→ REQUIREMENT
Of the entries below, restate word for word only the section that runs from the line with "behöver en ny riktning." to the line with "stora underskott. Tack", counting both ends.

→ SUPPLIED DATA
☆ ☆ ☆

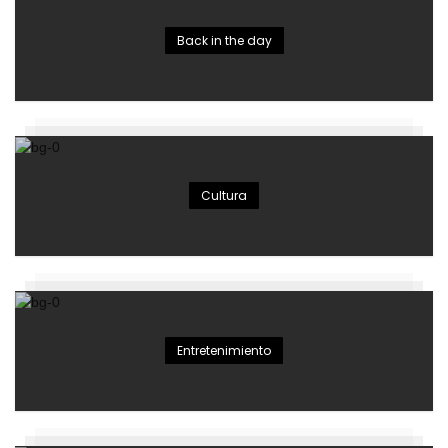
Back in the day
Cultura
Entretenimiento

☆ ☆ ☆

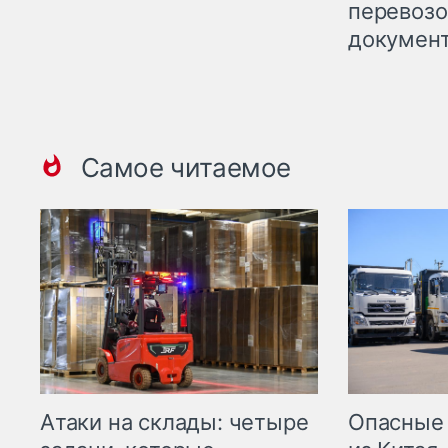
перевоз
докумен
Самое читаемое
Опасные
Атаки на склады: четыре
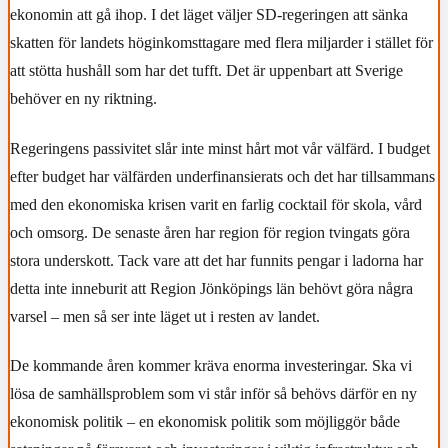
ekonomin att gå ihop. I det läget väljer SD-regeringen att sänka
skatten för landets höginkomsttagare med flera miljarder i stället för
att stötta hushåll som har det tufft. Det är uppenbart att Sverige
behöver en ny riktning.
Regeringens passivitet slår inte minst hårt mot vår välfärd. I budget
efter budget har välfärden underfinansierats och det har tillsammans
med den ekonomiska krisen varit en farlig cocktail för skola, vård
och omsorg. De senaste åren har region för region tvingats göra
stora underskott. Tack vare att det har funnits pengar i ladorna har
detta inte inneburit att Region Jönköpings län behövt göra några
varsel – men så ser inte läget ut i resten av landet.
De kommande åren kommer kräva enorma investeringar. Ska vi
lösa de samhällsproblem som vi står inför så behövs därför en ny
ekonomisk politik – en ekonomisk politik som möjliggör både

☆ ☆ ☆

→ YOUR SOLUTION
behöver en ny riktning.
Regeringens passivitet slår inte minst hårt mot vår välfärd. I budget
efter budget har välfärden underfinansierats och det har tillsammans
med den ekonomiska krisen varit en farlig cocktail för skola, vård
och omsorg. De senaste åren har region för region tvingats göra
stora underskott. Tack vare att det har funnits pengar i ladorna har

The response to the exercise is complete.